Memory leak in libtorch even after using torch::NoGradGuard no_grad;

There is a memory leak in libtorch and its occupies lot of space. Here is my code,

#include    <unistd.h>
#include    <iostream>

#include <torch/script.h>
#include <torch/torch.h>
#include <torch/utils.h>

#include    "fReader.h"
//#include <cuda_profiler_api.h>

int main (int argc, char *argv[])
   // each of the fReader, fReader1 and  fReader2 occupies 700MB. 
    void    *fReader = NULL;
    void    *fReader1 = NULL;
    void    *fReader2 = NULL;
        //torch::NoGradGuard no_grad;
        torch::NoGradGuard no_grad_guard;

        fReader = videoReader::Init ( url1);
        fReader1 = videoReader::Init ( url2 );
        fReader2 = videoReader::Init ( url3) ;
      //// decoding only for one fReader for example
        pOutData        = 0;
        nResult = videoReader::GetVideoFrame (pReader, &pOutData);
        auto options = torch::TensorOptions().device(torch::kCUDA, 0);    
        auto input_tensor = torch::from_blob(pOutData, {1, 640, 360, 3}, options);

    } while (1);
    return 0;

Here, I am trying to reach camera feed through fReader, which is initializing the camera feed. Its similar to OpenCV, except that it gives output in cuda memory.
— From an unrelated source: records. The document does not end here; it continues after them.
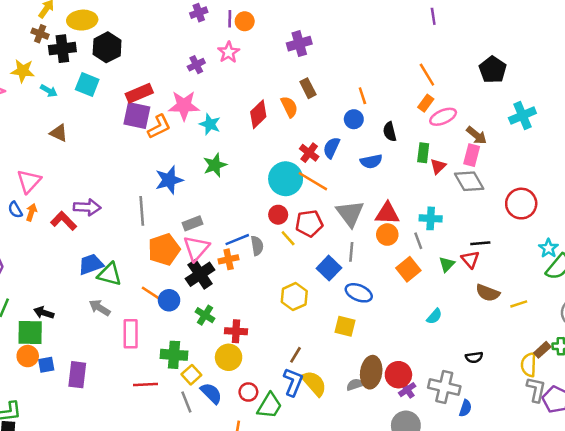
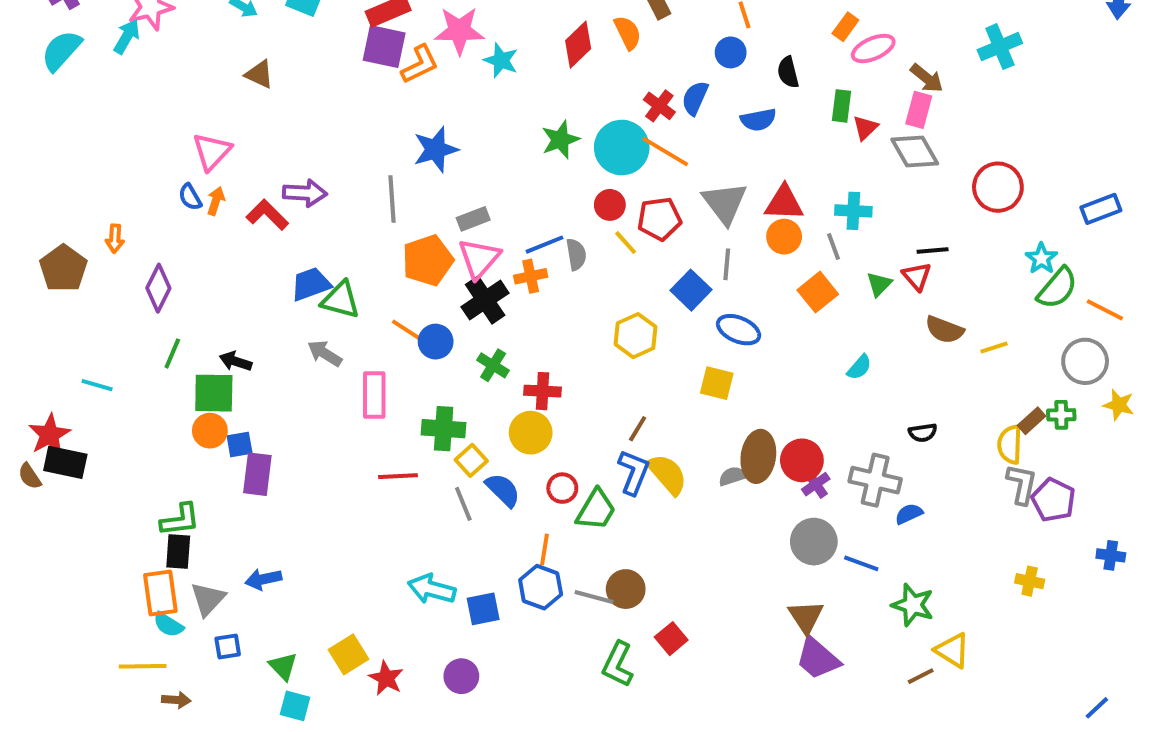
green star: (215, 165) -> (560, 140), moved
purple rectangle: (77, 375) -> (257, 474), moved
blue semicircle: (465, 408) -> (909, 514), turned -133

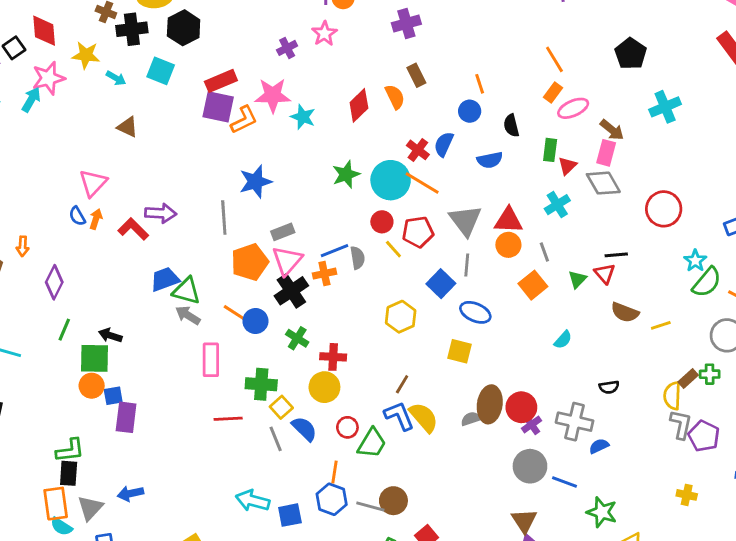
cyan cross: (853, 211) -> (557, 205), moved, turned -35
gray arrow: (325, 353) -> (188, 315), moved
blue L-shape: (634, 472) -> (399, 416), turned -44

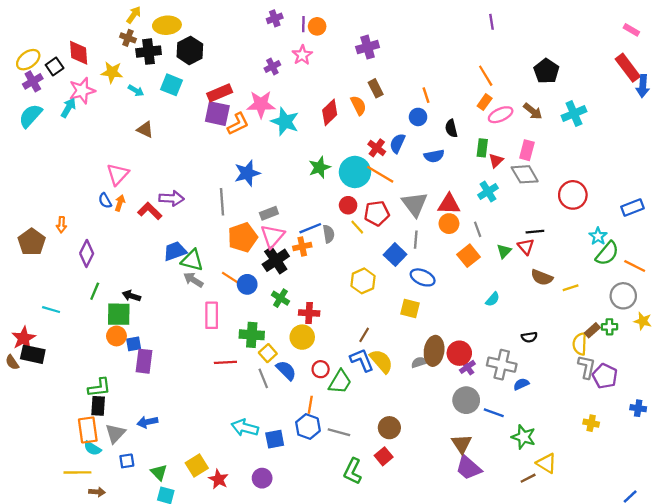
cyan star: (303, 117) -> (285, 122), size x1.4
brown arrow: (612, 130) -> (533, 111), moved
brown circle: (393, 501) -> (389, 428), moved

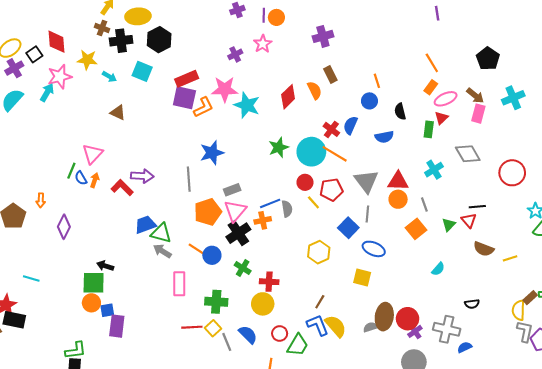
pink rectangle: (527, 150) -> (478, 114), moved
red triangle: (496, 161) -> (441, 118), moved
green line: (95, 291) -> (71, 171), moved
yellow square: (268, 353) -> (213, 328), moved

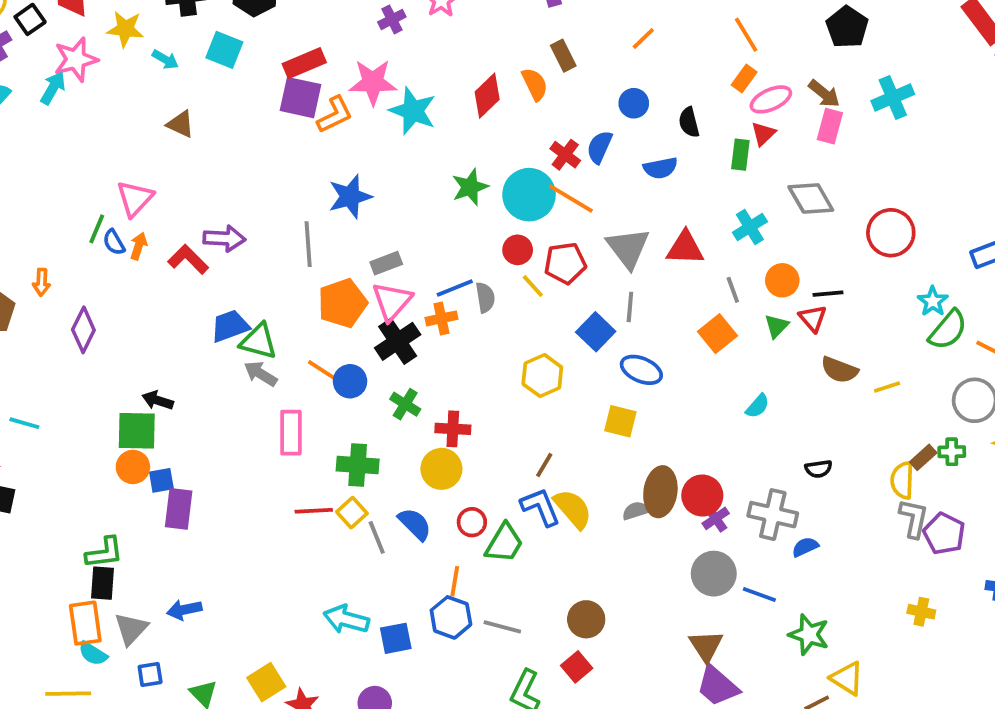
orange line: (377, 81) -> (643, 38), moved, turned 64
orange circle: (398, 199) -> (782, 280), moved

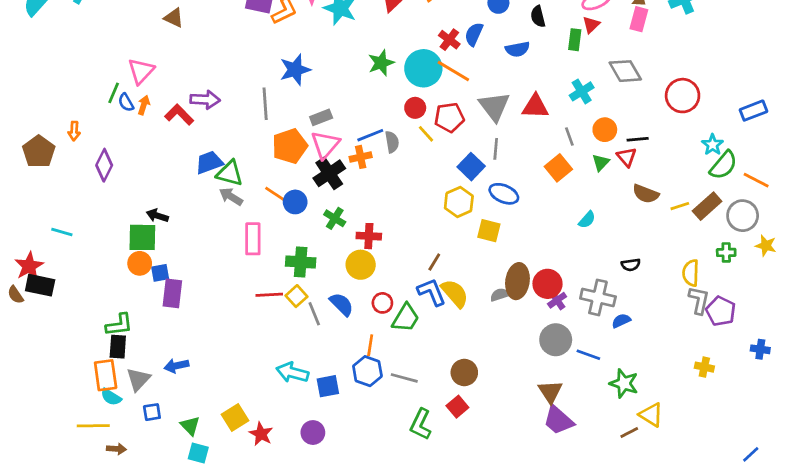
yellow hexagon: (542, 376) -> (459, 202), moved
brown rectangle: (923, 457) -> (707, 206), moved, size x1.5

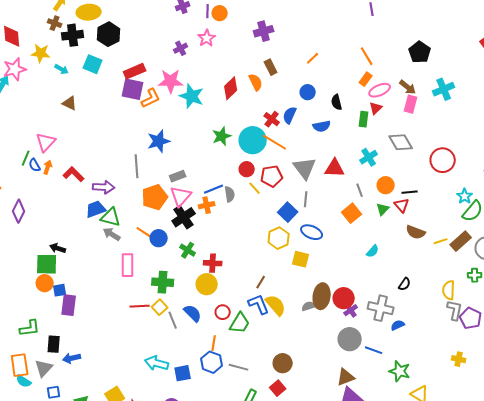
purple arrow: (205, 100) -> (104, 187), moved
black semicircle: (631, 265) -> (405, 284), turned -48
black rectangle: (118, 347) -> (54, 344), moved
brown triangle: (550, 392) -> (346, 377), turned 42

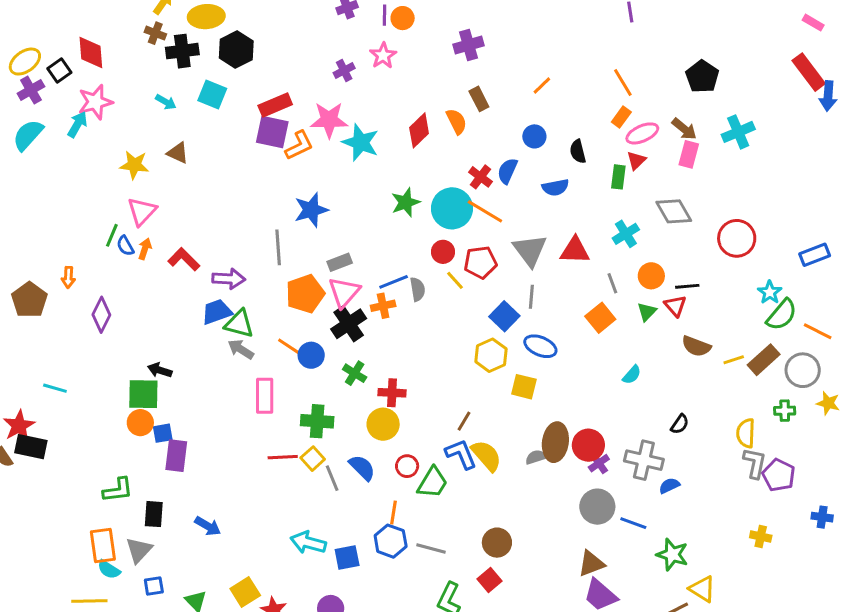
yellow star: (41, 53) -> (134, 165), moved
blue arrow: (72, 358) -> (208, 526), moved, turned -138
When I initialise the camera feed without the libtorch library, each of the camera feed takes 200 MB, but initialising the camera feed with libtorch, it takes around 700MB for each initialisation fReader1, fReder2 and fReader3.
GPU memory consumption when initialising the camera feed without libtorch : 600 (3 x 200) MB
GPU memory consumption when initialising the camera feed with libtorch : 2100 (3 x 700) MB

Note that the camera feed gives out as cuda array, which I am converting to torch using torch::from_blob().

Even when I am using torch::NoGradGuard no_grad_guard; there is no change in memory consumption. I am no idea how there is extra memory consumption for each initialisation as every library loaded only once as shared library.